Biological and psychosocial predictors of postpartum depression: systematic review and call for integration

Annu Rev Clin Psychol. 2015:11:99-137. doi: 10.1146/annurev-clinpsy-101414-020426.


Postpartum depression (PPD) adversely affects the health and well being of many new mothers, their infants, and their families. A comprehensive understanding of biopsychosocial precursors to PPD is needed to solidify the current evidence base for best practices in translation. We conducted a systematic review of research published from 2000 through 2013 on biological and psychosocial factors associated with PPD and postpartum depressive symptoms. Two hundred fourteen publications based on 199 investigations of 151,651 women in the first postpartum year met inclusion criteria.
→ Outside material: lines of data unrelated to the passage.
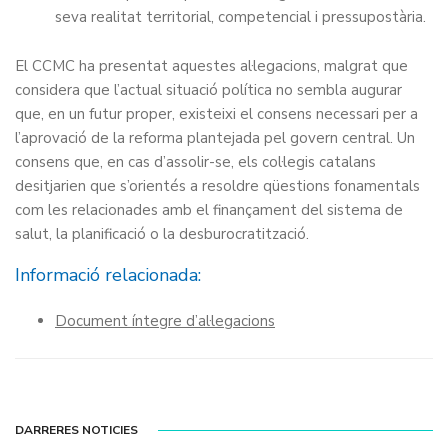
seva realitat territorial, competencial i pressupostària.
El CCMC ha presentat aquestes al·legacions, malgrat que
considera que l’actual situació política no sembla augurar
que, en un futur proper, existeixi el consens necessari per a
l’aprovació de la reforma plantejada pel govern central. Un
consens que, en cas d’assolir-se, els col·legis catalans
desitjarien que s’orientés a resoldre qüestions fonamentals
com les relacionades amb el finançament del sistema de
salut, la planificació o la desburocratització.
Informació relacionada:
Document íntegre d’al·legacions
DARRERES NOTICIES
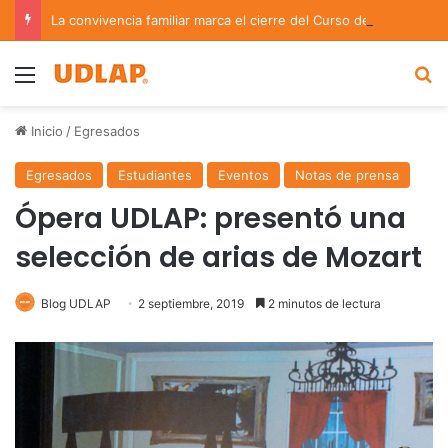
La convivencia familiar marca el cierre del Curso de Verano de Escuelas Aztecas
Menu
B
Inicio
/
Egresados
Egresados
Estudiantes
Eventos
Notas de prensa
Ópera UDLAP: presentó una
selección de arias de Mozart
Blog UDLAP
2 septiembre, 2019
2 minutos de lectura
The biological and psychosocial literatures are largely distinct, and few studies provide integrative analyses. The strongest PPD risk predictors among biological processes are hypothalamic-pituitary-adrenal dysregulation, inflammatory processes, and genetic vulnerabilities. Among psychosocial factors, the strongest predictors are severe life events, some forms of chronic strain, relationship quality, and support from partner and mother. Fully integrated biopsychosocial investigations with large samples are needed to advance our knowledge of PPD etiology.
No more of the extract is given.